Are all those partitions critical, or only a relative few?
If that’s the case, you could:
1) detach the non-critical partitions
2) take the system down for maintenance
3) update the critical partitions
4) take the system up again
5) update the non-critical partitions
6) re-attach the non-critical partitions
That could shave a significant amount of time off your down-time. I would script the detach and re-attach processes first, to save some extra.
Admittedly, I haven’t actually tried that procedure, but I see no reason why it wouldn’t work.
Apart perhaps, from inserts happening that should have gone to some of those detached partitions. Maybe those could be sent to a ‘default’ partition that gets detached at step 7, after which you can insert+select those from the default into the appropriate partitions?
But you were going to test that first anyway, obviously.

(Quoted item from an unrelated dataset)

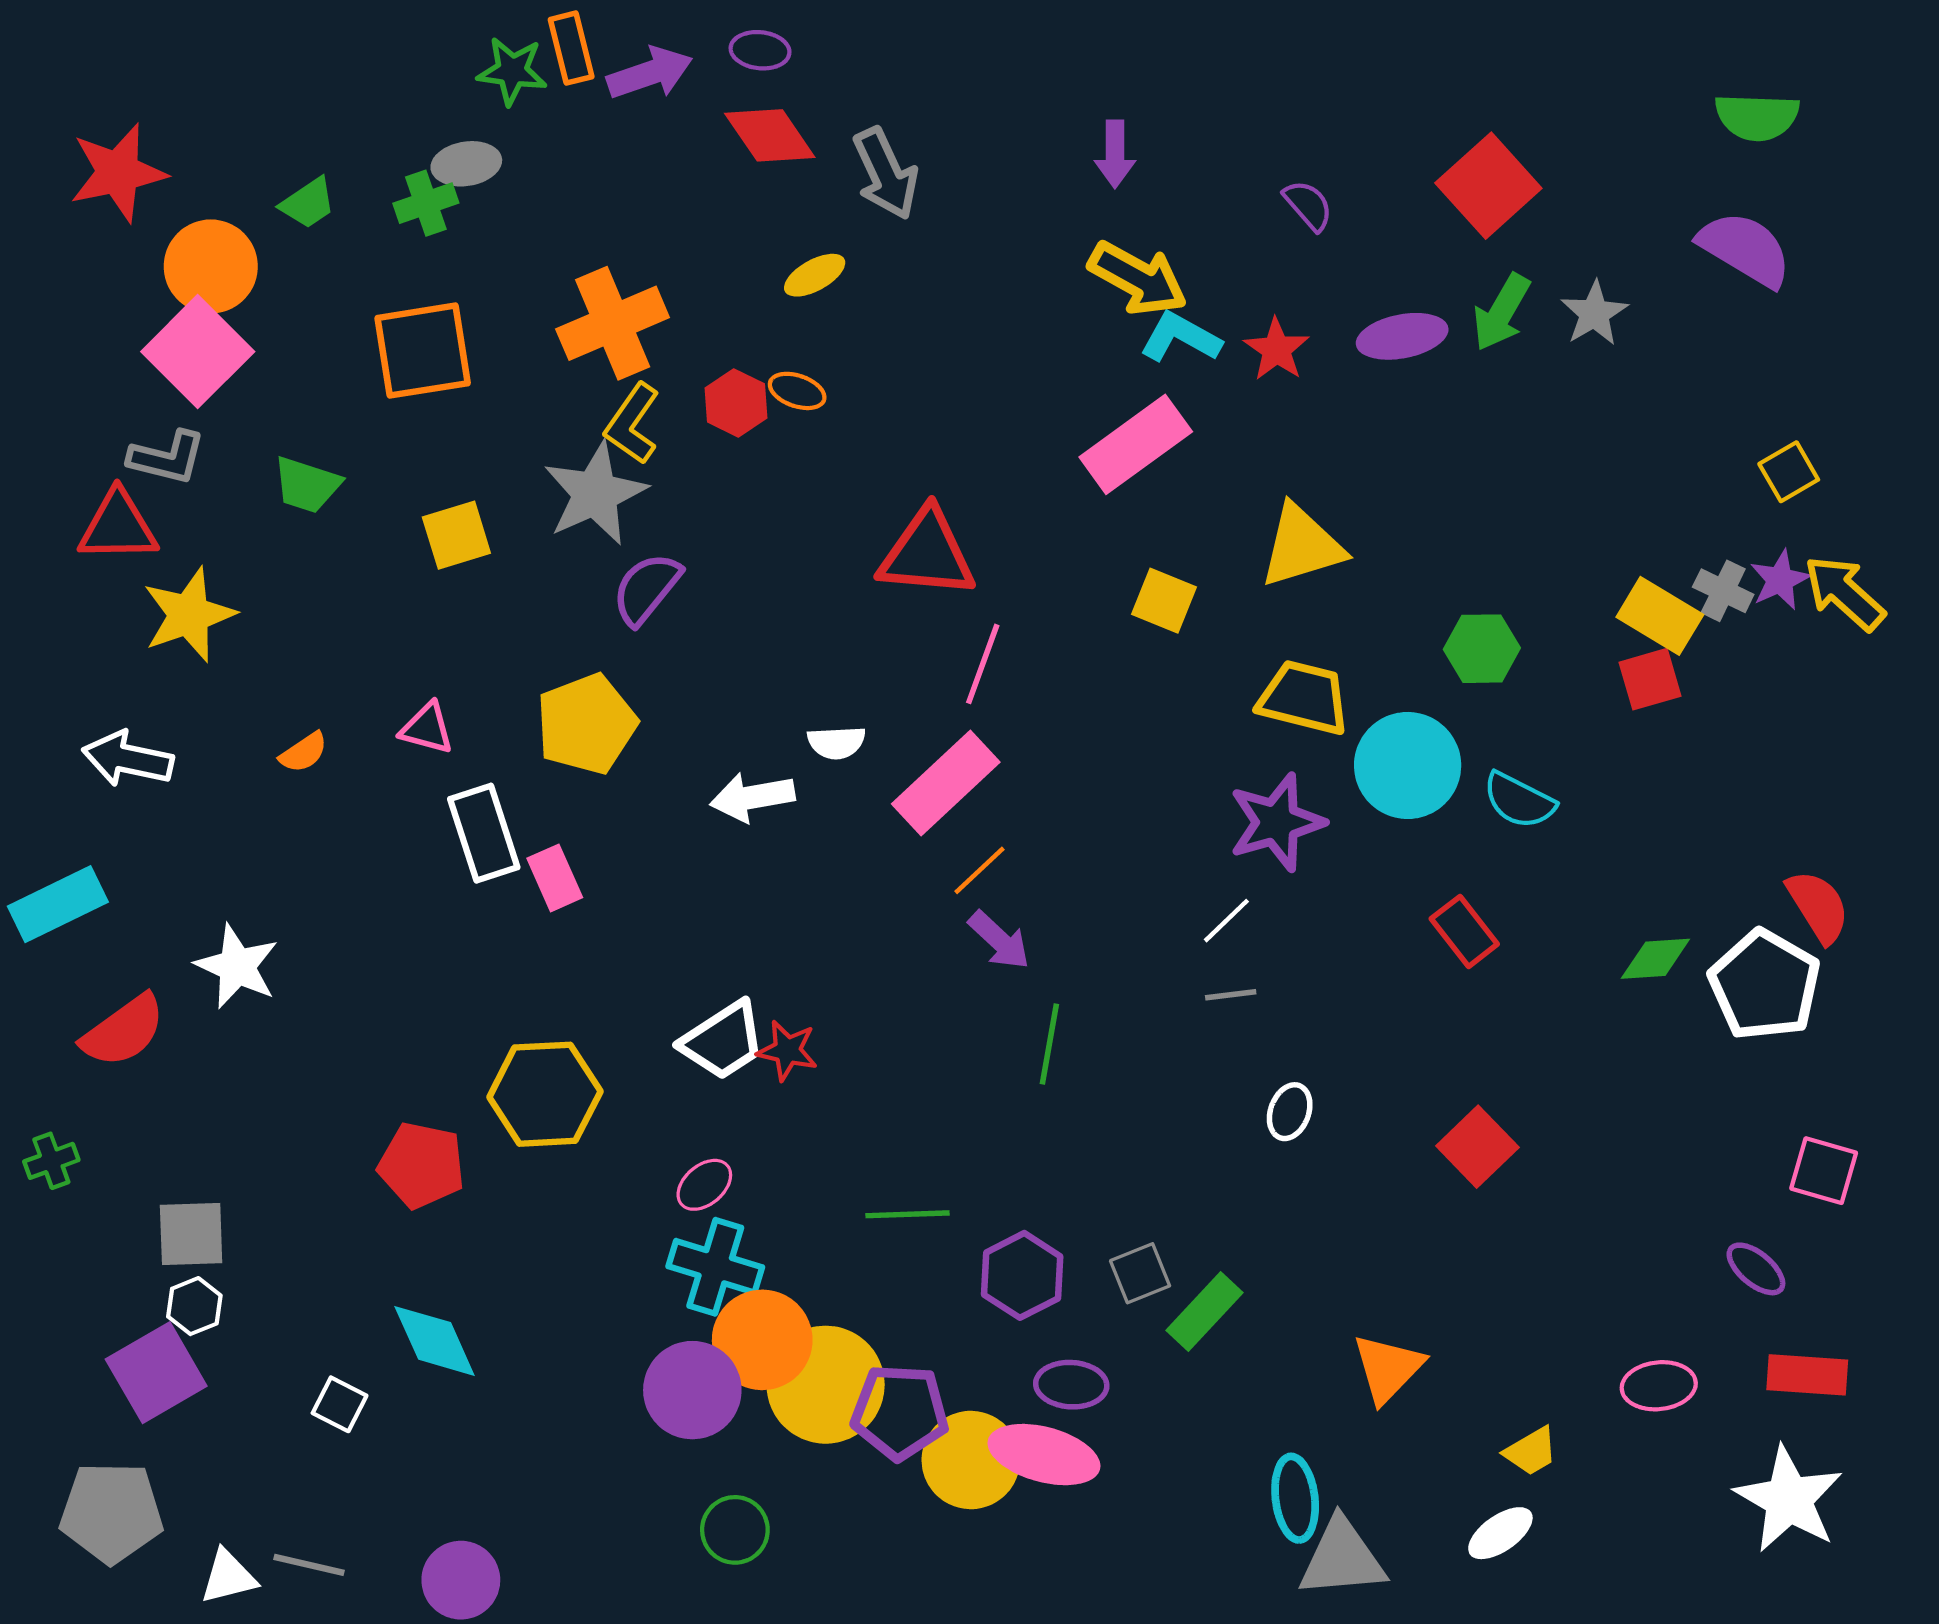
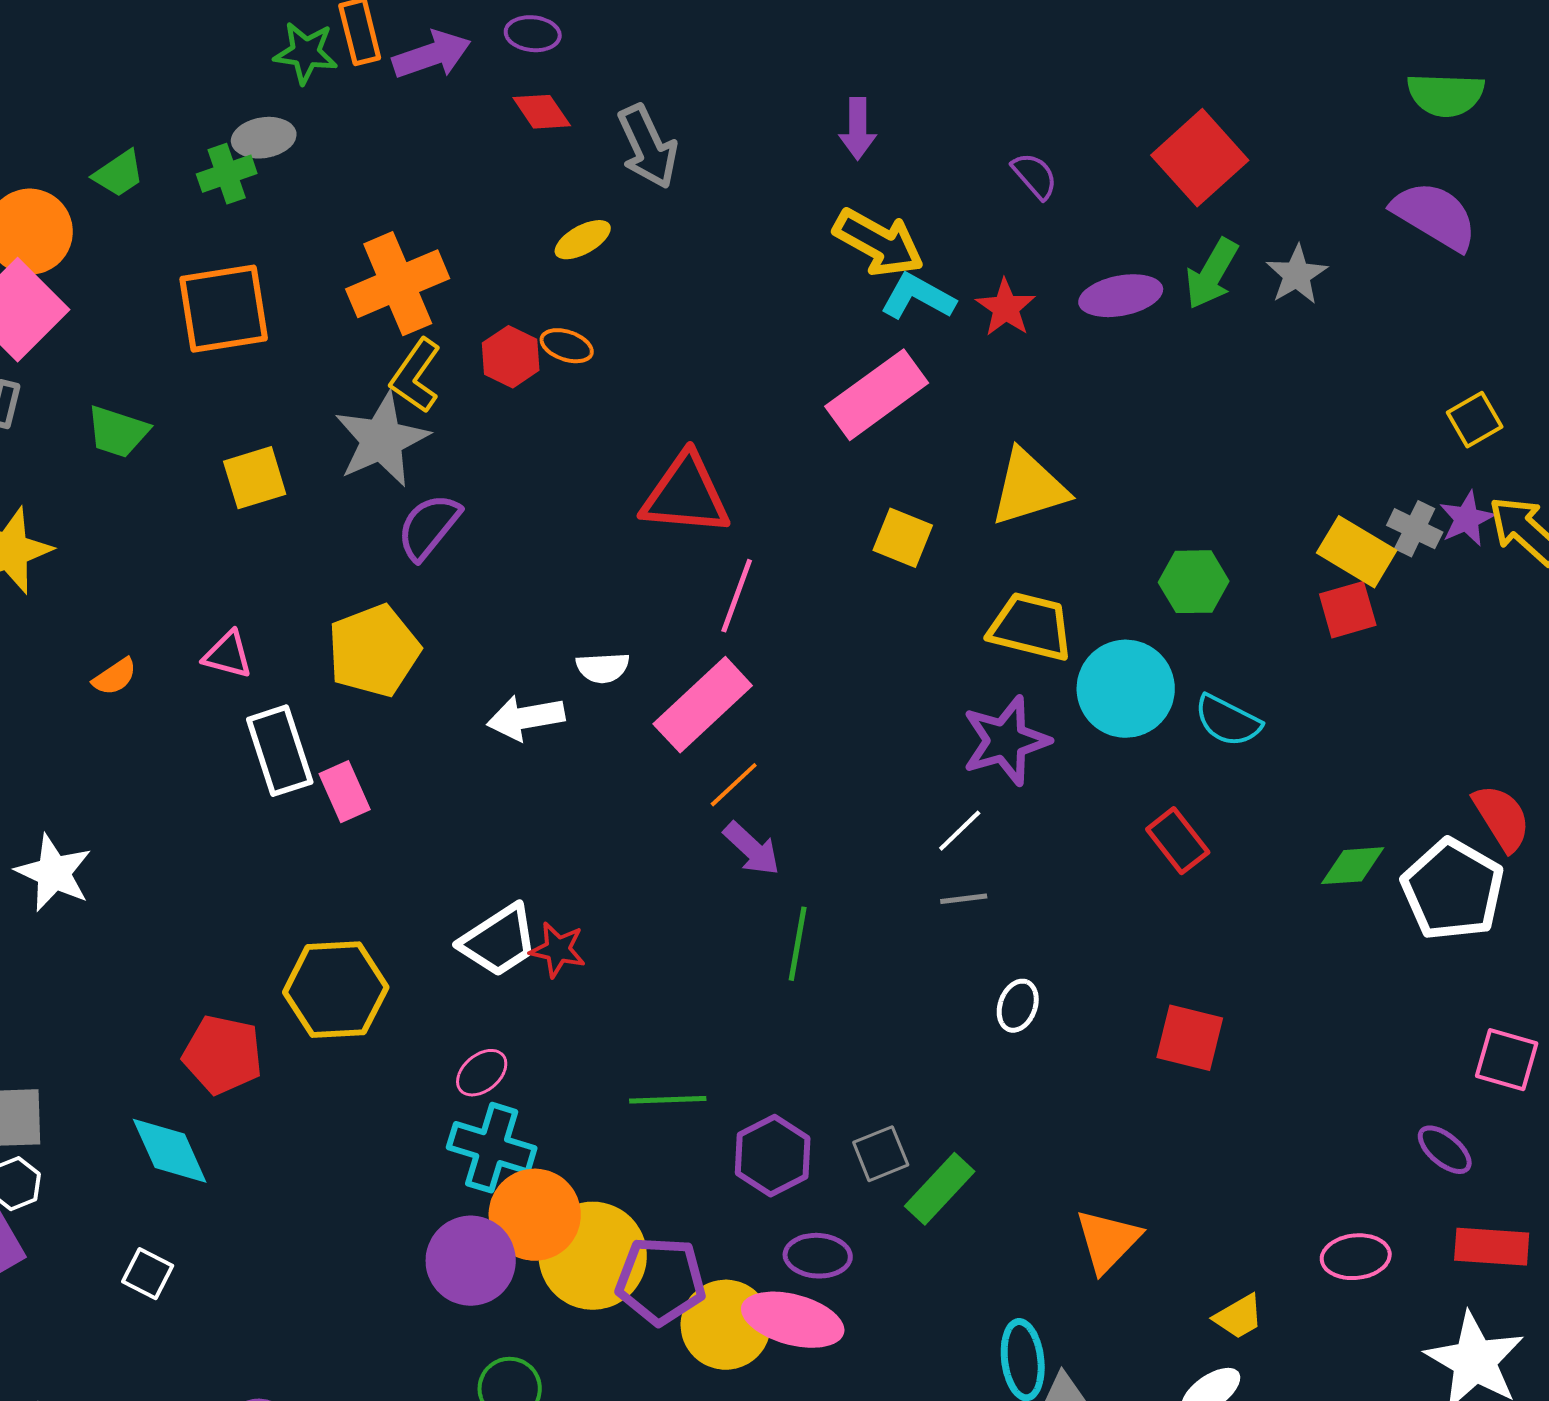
red diamond: (770, 135) -> (542, 112), size x0.7
red square: (1477, 1147) -> (1190, 1038), turned -32
cyan diamond: (435, 1341) -> (170, 1151), moved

We were checking this strategy , but what we found is while attaching any of the historical partition back to the child table , if there runs any existing inserts on the other live partitions of the same child table that attach keeps on hang state. Also during this period the parent table (which is also partitioned) takes an exclusive lock on itself!!
Even detaching any partition "concurrently" also waits for any inserts to finish, even those are on other partitions. Is this behavior expected?